# Doctor Who - Adventure Games --&gt; in Deutschlang legal ?



## Eol_Ruin (13. Januar 2012)

Hi zusammen!

Da ich ein riesiger *Doctor Who* Fan bin (ist einfach die beste Serie der Welt!) würde ich gerne die Doctor Who Adventure Games spielen:
BBC - Doctor Who - The Adventure Games

Allerdings kann man diese nur mit einer englischen IP runterladen.
Das wäre ja an sich kein Problem - Proxy-Software gibts ja wie Sand am Meer.
*ABER*: Ist das auch legal? Oder gilt das als Kopierschutz-Umgehung?


----------



## Rabowke (13. Januar 2012)

Interessante Frage ... gegen einen Kopierschutz verstößt die Verwendung eines Proxys nicht, aber ggf. gg. die Bestimmung zur Weitergabe der Software. Nicht ohne Grund wird die BBC ein "Region Lock" implementiert haben.

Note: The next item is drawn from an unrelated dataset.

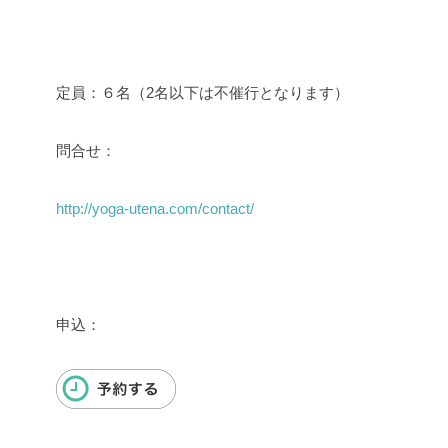
定員：６名（2名以下は不催行となります）
問合せ：
http://yoga-utena.com/contact/
申込：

Ist das Spiel an sich kostenlos? Wenn ja ... dann tust du wohl keinem weh. 

Im Grunde ist es ja das gleiche wie z.B. Hulu. Ich persönlich verstehe nicht, warum man in einer globalen Welt immer noch auf solche Mittel zurückgreift, sprich Inhalten nur bestimmten Gruppen zur Verfügung zu stellen. 

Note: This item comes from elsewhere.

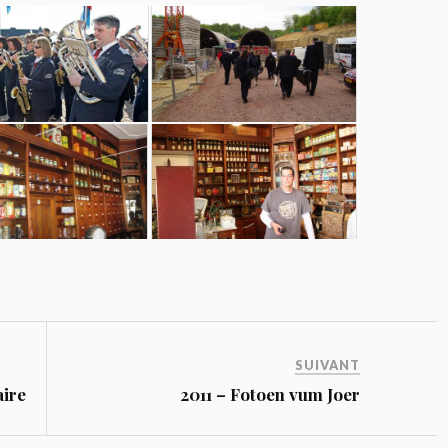
SUIVANT
aire
2011 – Fotoen vum Joer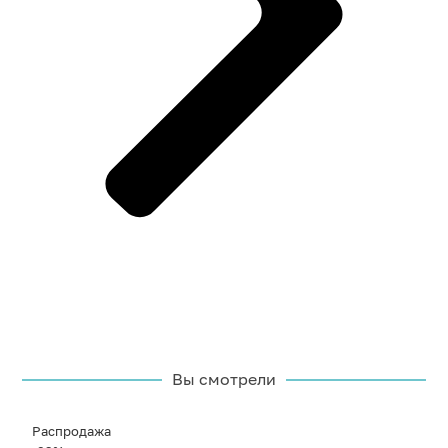
Вы смотрели
Распродажа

Bei Hulu oder Netflix kann ich es einigermaßen nachvollziehen, aber auch hier könnte man interessante Angebote oder Lösungen finden, z.B. Beiträge von 2-3$ / Monat für nicht US Bürger ( Hulu ) oder Werbeeinblendungen die sich nicht überspringen lassen etc.pp.

Aber zurück zu deiner Frage: make it so!


----------



## Herbboy (13. Januar 2012)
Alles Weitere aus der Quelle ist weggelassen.